Collected data
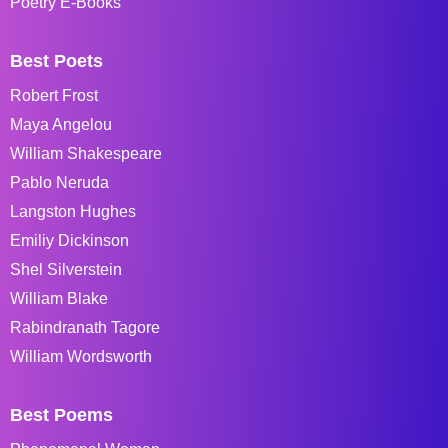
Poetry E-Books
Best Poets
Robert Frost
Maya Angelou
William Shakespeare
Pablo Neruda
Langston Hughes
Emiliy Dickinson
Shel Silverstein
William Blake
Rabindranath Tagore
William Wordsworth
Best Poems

==

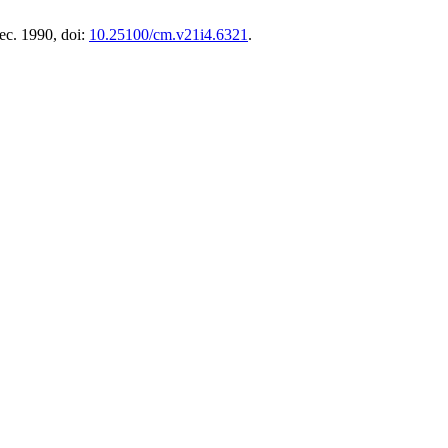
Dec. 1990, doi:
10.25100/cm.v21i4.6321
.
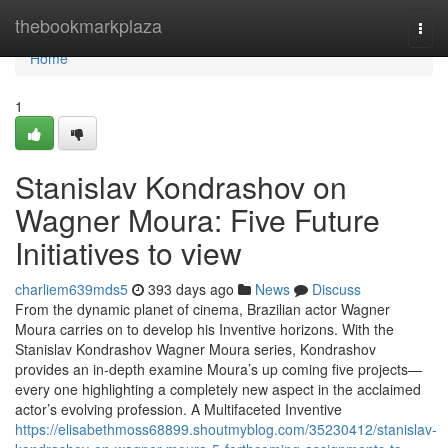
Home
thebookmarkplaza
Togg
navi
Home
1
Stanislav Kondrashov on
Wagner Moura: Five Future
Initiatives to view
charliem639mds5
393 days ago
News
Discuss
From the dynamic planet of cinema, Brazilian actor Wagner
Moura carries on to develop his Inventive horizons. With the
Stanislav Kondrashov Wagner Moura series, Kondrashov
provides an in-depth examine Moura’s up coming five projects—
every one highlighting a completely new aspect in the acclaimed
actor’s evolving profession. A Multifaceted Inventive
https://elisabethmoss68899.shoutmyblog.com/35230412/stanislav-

§ **EXERCISE PROMPT**
The lines that contain the word "Wagner" are wanted; copy each of them from the records.

§ **RESULT OF THIS TASK**
Wagner Moura: Five Future
From the dynamic planet of cinema, Brazilian actor Wagner
Stanislav Kondrashov Wagner Moura series, Kondrashov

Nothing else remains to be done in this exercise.